From: "Alexey Klimov" <alexey.klimov@linaro.org>
To: "Praveen Talari" <praveen.talari@oss.qualcomm.com>,
"Praveen Talari" <quic_ptalari@quicinc.com>
Cc: "Greg Kroah-Hartman" <gregkh@linuxfoundation.org>,
"Jiri Slaby" <jirislaby@kernel.org>,
"Bryan O'Donoghue" <bryan.odonoghue@linaro.org>,
<linux-arm-msm@vger.kernel.org>, <linux-kernel@vger.kernel.org>,
<linux-serial@vger.kernel.org>, <psodagud@quicinc.com>,
<djaggi@quicinc.com>, <quic_msavaliy@quicinc.com>,
<quic_vtanuku@quicinc.com>, <quic_arandive@quicinc.com>,
<quic_shazhuss@quicinc.com>, <krzk@kernel.org>
Subject: Re: [PATCH v1] serial: qcom-geni: Fix pinctrl deadlock on runtime resume
Date: Mon, 15 Sep 2025 10:39:40 +0100 [thread overview]
Message-ID: <DCT9VWQYD4VM.1NV5FJJCJG4PI@linaro.org> (raw)
In-Reply-To: <2c5fd01a-543b-4108-ac54-80d1d87b65a3@oss.qualcomm.com>
(removing <quic_mnaresh@quicinc.com> from c/c -- too many mail not delivered)
Hi Praveen,
On Mon Sep 15, 2025 at 7:58 AM BST, Praveen Talari wrote:
> Hi Alexey,
>
> Really appreciate you waiting!
>
> On 9/11/2025 2:30 PM, Alexey Klimov wrote:
>> Hi Praveen,
>>
>> On Thu Sep 11, 2025 at 9:34 AM BST, Praveen Talari wrote:
>>> Hi Alexy,
>>>
>>> Thank you for update.
>>>
>>> On 9/10/2025 1:35 AM, Alexey Klimov wrote:
>>>>
>>>> (adding Krzysztof to c/c)
>>>>
>>>> On Mon Sep 8, 2025 at 6:43 PM BST, Alexey Klimov wrote:
>>>>> On Mon Sep 8, 2025 at 5:45 PM BST, Praveen Talari wrote:
>>>>>> A deadlock is observed in the qcom_geni_serial driver during runtime
>>>>>> resume.
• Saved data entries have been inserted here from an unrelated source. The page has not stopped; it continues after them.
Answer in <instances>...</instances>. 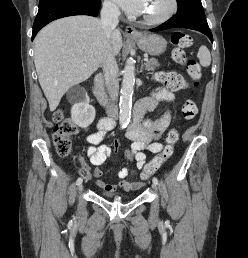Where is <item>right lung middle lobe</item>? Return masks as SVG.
I'll return each mask as SVG.
<instances>
[{"label": "right lung middle lobe", "instance_id": "dd1d6c3e", "mask_svg": "<svg viewBox=\"0 0 248 258\" xmlns=\"http://www.w3.org/2000/svg\"><path fill=\"white\" fill-rule=\"evenodd\" d=\"M49 1H51V0H40L39 5H41L43 3H46V2H49Z\"/></svg>", "mask_w": 248, "mask_h": 258}]
</instances>
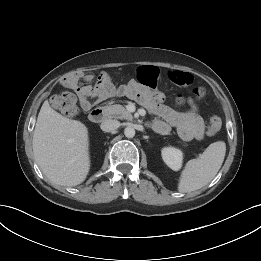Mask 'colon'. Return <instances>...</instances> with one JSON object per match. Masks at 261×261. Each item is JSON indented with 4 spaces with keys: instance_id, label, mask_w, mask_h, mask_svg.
I'll return each instance as SVG.
<instances>
[{
    "instance_id": "colon-1",
    "label": "colon",
    "mask_w": 261,
    "mask_h": 261,
    "mask_svg": "<svg viewBox=\"0 0 261 261\" xmlns=\"http://www.w3.org/2000/svg\"><path fill=\"white\" fill-rule=\"evenodd\" d=\"M101 78V76H99ZM204 95L203 88H196L194 90V96L196 98H202ZM179 103H185V99L178 98ZM52 106L57 109L61 114L72 117L77 113L76 99L74 95L69 91H62L52 98ZM222 126V121L219 116L213 115L208 120L207 131L210 135L216 134Z\"/></svg>"
}]
</instances>
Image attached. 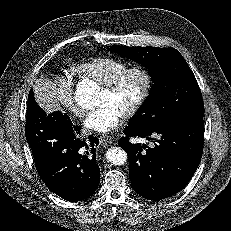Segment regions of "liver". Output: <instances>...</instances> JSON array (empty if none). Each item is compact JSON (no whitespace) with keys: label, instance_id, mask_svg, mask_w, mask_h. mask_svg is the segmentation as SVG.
Returning <instances> with one entry per match:
<instances>
[{"label":"liver","instance_id":"1","mask_svg":"<svg viewBox=\"0 0 231 231\" xmlns=\"http://www.w3.org/2000/svg\"><path fill=\"white\" fill-rule=\"evenodd\" d=\"M33 90L37 104L48 114L61 109L56 97L55 86L51 80L48 78L36 79Z\"/></svg>","mask_w":231,"mask_h":231}]
</instances>
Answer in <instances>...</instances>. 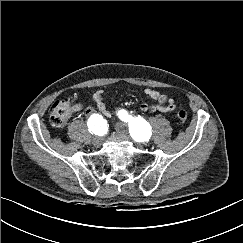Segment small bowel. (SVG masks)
I'll return each instance as SVG.
<instances>
[{
    "mask_svg": "<svg viewBox=\"0 0 243 243\" xmlns=\"http://www.w3.org/2000/svg\"><path fill=\"white\" fill-rule=\"evenodd\" d=\"M145 94L156 101V104H148V103H142L140 105V110L143 112H156V111H162V112H170L173 111L177 105L174 102L173 99L168 98L165 94L152 89V88H147L145 89ZM92 101L94 105L96 106L97 110L106 117L111 116L110 111L108 110L104 98H103V91L99 90L95 92L92 96ZM82 108L81 104H77L75 106V110H80Z\"/></svg>",
    "mask_w": 243,
    "mask_h": 243,
    "instance_id": "small-bowel-1",
    "label": "small bowel"
}]
</instances>
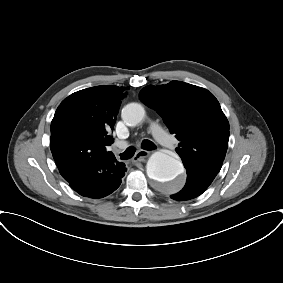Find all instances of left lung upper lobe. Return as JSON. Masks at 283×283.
I'll list each match as a JSON object with an SVG mask.
<instances>
[{
	"mask_svg": "<svg viewBox=\"0 0 283 283\" xmlns=\"http://www.w3.org/2000/svg\"><path fill=\"white\" fill-rule=\"evenodd\" d=\"M140 99L155 109L180 141L176 152L187 172L214 179L228 147L229 123L206 89L180 81L149 85Z\"/></svg>",
	"mask_w": 283,
	"mask_h": 283,
	"instance_id": "obj_1",
	"label": "left lung upper lobe"
}]
</instances>
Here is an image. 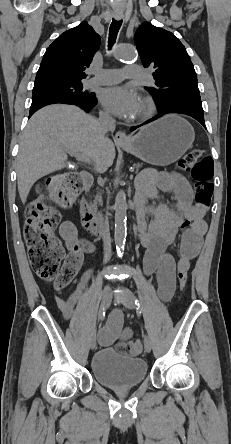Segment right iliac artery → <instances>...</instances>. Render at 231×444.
<instances>
[{"instance_id":"obj_1","label":"right iliac artery","mask_w":231,"mask_h":444,"mask_svg":"<svg viewBox=\"0 0 231 444\" xmlns=\"http://www.w3.org/2000/svg\"><path fill=\"white\" fill-rule=\"evenodd\" d=\"M103 316H105V312H102V313L99 315V319H102Z\"/></svg>"}]
</instances>
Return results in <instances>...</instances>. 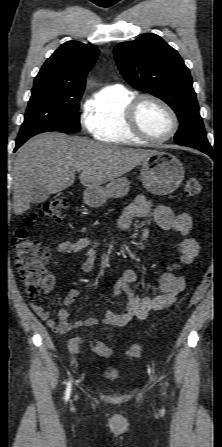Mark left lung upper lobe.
<instances>
[{"label":"left lung upper lobe","instance_id":"obj_1","mask_svg":"<svg viewBox=\"0 0 222 447\" xmlns=\"http://www.w3.org/2000/svg\"><path fill=\"white\" fill-rule=\"evenodd\" d=\"M118 68L135 89L166 102L177 114L179 145L211 147L199 114L189 69L175 49L156 34H144L114 48Z\"/></svg>","mask_w":222,"mask_h":447}]
</instances>
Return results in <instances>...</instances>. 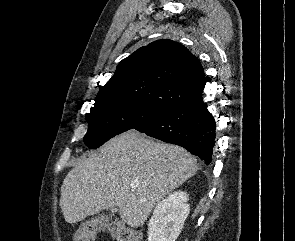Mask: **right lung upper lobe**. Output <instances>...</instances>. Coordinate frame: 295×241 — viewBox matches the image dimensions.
Instances as JSON below:
<instances>
[{
    "mask_svg": "<svg viewBox=\"0 0 295 241\" xmlns=\"http://www.w3.org/2000/svg\"><path fill=\"white\" fill-rule=\"evenodd\" d=\"M204 86L200 61L182 44L163 39L123 59L98 95L166 110L201 96Z\"/></svg>",
    "mask_w": 295,
    "mask_h": 241,
    "instance_id": "1",
    "label": "right lung upper lobe"
}]
</instances>
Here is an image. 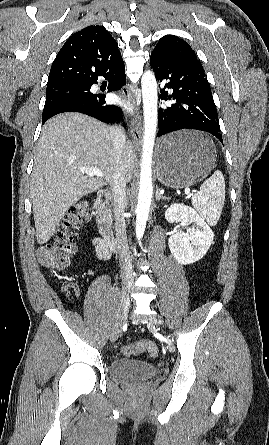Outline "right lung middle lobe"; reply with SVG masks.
<instances>
[{
	"mask_svg": "<svg viewBox=\"0 0 269 445\" xmlns=\"http://www.w3.org/2000/svg\"><path fill=\"white\" fill-rule=\"evenodd\" d=\"M90 84L64 85L47 88L42 121L50 117L58 108L91 96Z\"/></svg>",
	"mask_w": 269,
	"mask_h": 445,
	"instance_id": "dd1d6c3e",
	"label": "right lung middle lobe"
}]
</instances>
This occurs when the pinctrl subsystem reconfigures device pins
>>>>>> via msm_pinmux_set_mux() while the serial device's interrupt is an
>>>>>> active wakeup source. msm_pinmux_set_mux() calls disable_irq() or
>>>>>> __synchronize_irq(), conflicting with the active wakeup state and
>>>>>> causing the IRQ thread to enter an uninterruptible (D-state) sleep,
>>>>>> leading to system instability.
>>>>>>
>>>>>> The critical call trace leading to the deadlock is:
>>>>>>
>>>>>> Call trace:
>>>>>> __switch_to+0xe0/0x120
>>>>>> __schedule+0x39c/0x978
>>>>>> schedule+0x5c/0xf8
>>>>>> __synchronize_irq+0x88/0xb4
>>>>>> disable_irq+0x3c/0x4c
>>>>>> msm_pinmux_set_mux+0x508/0x644
>>>>>> pinmux_enable_setting+0x190/0x2dc
>>>>>> pinctrl_commit_state+0x13c/0x208
>>>>>> pinctrl_pm_select_default_state+0x4c/0xa4
>>>>>> geni_se_resources_on+0xe8/0x154
>>>>>> qcom_geni_serial_runtime_resume+0x4c/0x88
>>>>>> pm_generic_runtime_resume+0x2c/0x44
>>>>>> __genpd_runtime_resume+0x30/0x80
>>>>>> genpd_runtime_resume+0x114/0x29c
>>>>>> __rpm_callback+0x48/0x1d8
>>>>>> rpm_callback+0x6c/0x78
>>>>>> rpm_resume+0x530/0x750
>>>>>> __pm_runtime_resume+0x50/0x94
>>>>>> handle_threaded_wake_irq+0x30/0x94
>>>>>> irq_thread_fn+0x2c/xa8
>>>>>> irq_thread+0x160/x248
>>>>>> kthread+0x110/x114
>>>>>> ret_from_fork+0x10/x20
>>>>>>
>>>>>> To resolve this, explicitly manage the wakeup IRQ state within the
>>>>>> runtime suspend/resume callbacks. In the runtime resume callback, call
>>>>>> disable_irq_wake() before enabling resources. This preemptively
>>>>>> removes the "wakeup" capability from the IRQ, allowing subsequent
>>>>>> interrupt management calls to proceed without conflict. An error path
>>>>>> re-enables the wakeup IRQ if resource enablement fails.
>>>>>>
>>>>>> Conversely, in runtime suspend, call enable_irq_wake() after resources
>>>>>> are disabled. This ensures the interrupt is configured as a wakeup
>>>>>> source only once the device has fully entered its low-power state. An
>>>>>> error path handles disabling the wakeup IRQ if the suspend operation
>>>>>> fails.
>>>>>>
>>>>>> Fixes: 1afa70632c39 ("serial: qcom-geni: Enable PM runtime for serial driver")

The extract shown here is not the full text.